- _How to complete this task_:
Write back every record verbatim.

----- Provided records

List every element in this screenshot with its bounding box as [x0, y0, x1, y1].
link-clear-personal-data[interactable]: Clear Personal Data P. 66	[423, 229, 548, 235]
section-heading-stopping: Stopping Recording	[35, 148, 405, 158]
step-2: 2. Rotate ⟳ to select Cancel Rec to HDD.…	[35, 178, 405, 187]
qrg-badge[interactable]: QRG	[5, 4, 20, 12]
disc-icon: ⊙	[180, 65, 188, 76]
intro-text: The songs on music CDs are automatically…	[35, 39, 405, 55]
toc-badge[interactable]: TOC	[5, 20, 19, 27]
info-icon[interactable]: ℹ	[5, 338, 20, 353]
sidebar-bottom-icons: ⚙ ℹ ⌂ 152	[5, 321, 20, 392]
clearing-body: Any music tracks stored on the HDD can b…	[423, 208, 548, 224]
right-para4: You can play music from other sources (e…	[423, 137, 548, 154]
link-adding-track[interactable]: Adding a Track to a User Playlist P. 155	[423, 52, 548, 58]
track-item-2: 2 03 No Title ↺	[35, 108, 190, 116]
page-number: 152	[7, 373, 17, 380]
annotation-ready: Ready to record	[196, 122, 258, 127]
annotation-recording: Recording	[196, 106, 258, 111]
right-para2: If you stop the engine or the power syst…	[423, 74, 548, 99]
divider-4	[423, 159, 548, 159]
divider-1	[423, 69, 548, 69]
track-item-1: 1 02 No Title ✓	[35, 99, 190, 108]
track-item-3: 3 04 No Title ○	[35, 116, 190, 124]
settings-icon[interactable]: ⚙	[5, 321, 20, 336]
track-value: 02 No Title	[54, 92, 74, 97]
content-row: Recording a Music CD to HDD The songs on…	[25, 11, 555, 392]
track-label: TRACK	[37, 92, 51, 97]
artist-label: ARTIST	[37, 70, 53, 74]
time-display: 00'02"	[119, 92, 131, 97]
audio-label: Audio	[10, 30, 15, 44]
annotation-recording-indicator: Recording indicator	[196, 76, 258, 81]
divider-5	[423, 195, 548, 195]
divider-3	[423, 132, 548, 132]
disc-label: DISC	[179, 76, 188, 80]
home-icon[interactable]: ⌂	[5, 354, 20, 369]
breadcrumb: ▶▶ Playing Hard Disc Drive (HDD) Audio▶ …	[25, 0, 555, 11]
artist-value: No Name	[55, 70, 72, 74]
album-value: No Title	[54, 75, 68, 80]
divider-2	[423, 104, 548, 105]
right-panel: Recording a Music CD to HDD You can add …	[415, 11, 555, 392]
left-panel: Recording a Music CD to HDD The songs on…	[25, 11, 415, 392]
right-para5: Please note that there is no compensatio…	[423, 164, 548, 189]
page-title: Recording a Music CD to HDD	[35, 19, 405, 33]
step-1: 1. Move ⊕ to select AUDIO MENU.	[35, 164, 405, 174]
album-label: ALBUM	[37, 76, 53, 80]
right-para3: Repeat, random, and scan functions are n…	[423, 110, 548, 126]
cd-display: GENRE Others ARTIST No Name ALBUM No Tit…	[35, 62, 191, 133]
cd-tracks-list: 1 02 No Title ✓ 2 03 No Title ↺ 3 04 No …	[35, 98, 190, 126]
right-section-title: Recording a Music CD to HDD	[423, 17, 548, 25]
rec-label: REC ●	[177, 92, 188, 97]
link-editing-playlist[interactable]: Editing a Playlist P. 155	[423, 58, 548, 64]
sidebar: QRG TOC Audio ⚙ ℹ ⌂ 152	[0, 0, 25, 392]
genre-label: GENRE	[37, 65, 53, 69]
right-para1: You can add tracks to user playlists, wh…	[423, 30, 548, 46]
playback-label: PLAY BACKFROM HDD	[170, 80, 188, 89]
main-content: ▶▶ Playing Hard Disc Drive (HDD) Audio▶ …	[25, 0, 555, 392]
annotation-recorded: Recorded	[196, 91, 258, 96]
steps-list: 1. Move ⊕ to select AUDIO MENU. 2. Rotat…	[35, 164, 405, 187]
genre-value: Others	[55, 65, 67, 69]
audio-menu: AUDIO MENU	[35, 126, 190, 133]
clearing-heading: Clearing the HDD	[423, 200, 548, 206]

----------

- _Answer to the exercise_:
List every element in this screenshot with its bounding box as [x0, y0, x1, y1].
link-clear-personal-data[interactable]: Clear Personal Data P. 66	[423, 229, 548, 235]
section-heading-stopping: Stopping Recording	[35, 148, 405, 158]
step-2: 2. Rotate ⟳ to select Cancel Rec to HDD.…	[35, 178, 405, 187]
qrg-badge[interactable]: QRG	[5, 4, 20, 12]
disc-icon: ⊙	[180, 65, 188, 76]
intro-text: The songs on music CDs are automatically…	[35, 39, 405, 55]
toc-badge[interactable]: TOC	[5, 20, 19, 27]
info-icon[interactable]: ℹ	[5, 338, 20, 353]
sidebar-bottom-icons: ⚙ ℹ ⌂ 152	[5, 321, 20, 392]
clearing-body: Any music tracks stored on the HDD can b…	[423, 208, 548, 224]
right-para4: You can play music from other sources (e…	[423, 137, 548, 154]
link-adding-track[interactable]: Adding a Track to a User Playlist P. 155	[423, 52, 548, 58]
track-item-2: 2 03 No Title ↺	[35, 108, 190, 116]
page-number: 152	[7, 373, 17, 380]
annotation-ready: Ready to record	[196, 122, 258, 127]
annotation-recording: Recording	[196, 106, 258, 111]
right-para2: If you stop the engine or the power syst…	[423, 74, 548, 99]
divider-4	[423, 159, 548, 159]
divider-1	[423, 69, 548, 69]
track-item-1: 1 02 No Title ✓	[35, 99, 190, 108]
track-item-3: 3 04 No Title ○	[35, 116, 190, 124]
settings-icon[interactable]: ⚙	[5, 321, 20, 336]
track-value: 02 No Title	[54, 92, 74, 97]
content-row: Recording a Music CD to HDD The songs on…	[25, 11, 555, 392]
track-label: TRACK	[37, 92, 51, 97]
artist-label: ARTIST	[37, 70, 53, 74]
time-display: 00'02"	[119, 92, 131, 97]
audio-label: Audio	[10, 30, 15, 44]
annotation-recording-indicator: Recording indicator	[196, 76, 258, 81]
divider-5	[423, 195, 548, 195]
divider-3	[423, 132, 548, 132]
disc-label: DISC	[179, 76, 188, 80]
home-icon[interactable]: ⌂	[5, 354, 20, 369]
breadcrumb: ▶▶ Playing Hard Disc Drive (HDD) Audio▶ …	[25, 0, 555, 11]
artist-value: No Name	[55, 70, 72, 74]
album-value: No Title	[54, 75, 68, 80]
divider-2	[423, 104, 548, 105]
right-panel: Recording a Music CD to HDD You can add …	[415, 11, 555, 392]
left-panel: Recording a Music CD to HDD The songs on…	[25, 11, 415, 392]
right-para5: Please note that there is no compensatio…	[423, 164, 548, 189]
page-title: Recording a Music CD to HDD	[35, 19, 405, 33]
step-1: 1. Move ⊕ to select AUDIO MENU.	[35, 164, 405, 174]
album-label: ALBUM	[37, 76, 53, 80]
right-para3: Repeat, random, and scan functions are n…	[423, 110, 548, 126]
cd-display: GENRE Others ARTIST No Name ALBUM No Tit…	[35, 62, 191, 133]
cd-tracks-list: 1 02 No Title ✓ 2 03 No Title ↺ 3 04 No …	[35, 98, 190, 126]
right-section-title: Recording a Music CD to HDD	[423, 17, 548, 25]
rec-label: REC ●	[177, 92, 188, 97]
link-editing-playlist[interactable]: Editing a Playlist P. 155	[423, 58, 548, 64]
sidebar: QRG TOC Audio ⚙ ℹ ⌂ 152	[0, 0, 25, 392]
genre-label: GENRE	[37, 65, 53, 69]
right-para1: You can add tracks to user playlists, wh…	[423, 30, 548, 46]
playback-label: PLAY BACKFROM HDD	[170, 80, 188, 89]
main-content: ▶▶ Playing Hard Disc Drive (HDD) Audio▶ …	[25, 0, 555, 392]
annotation-recorded: Recorded	[196, 91, 258, 96]
steps-list: 1. Move ⊕ to select AUDIO MENU. 2. Rotat…	[35, 164, 405, 187]
genre-value: Others	[55, 65, 67, 69]
audio-menu: AUDIO MENU	[35, 126, 190, 133]
clearing-heading: Clearing the HDD	[423, 200, 548, 206]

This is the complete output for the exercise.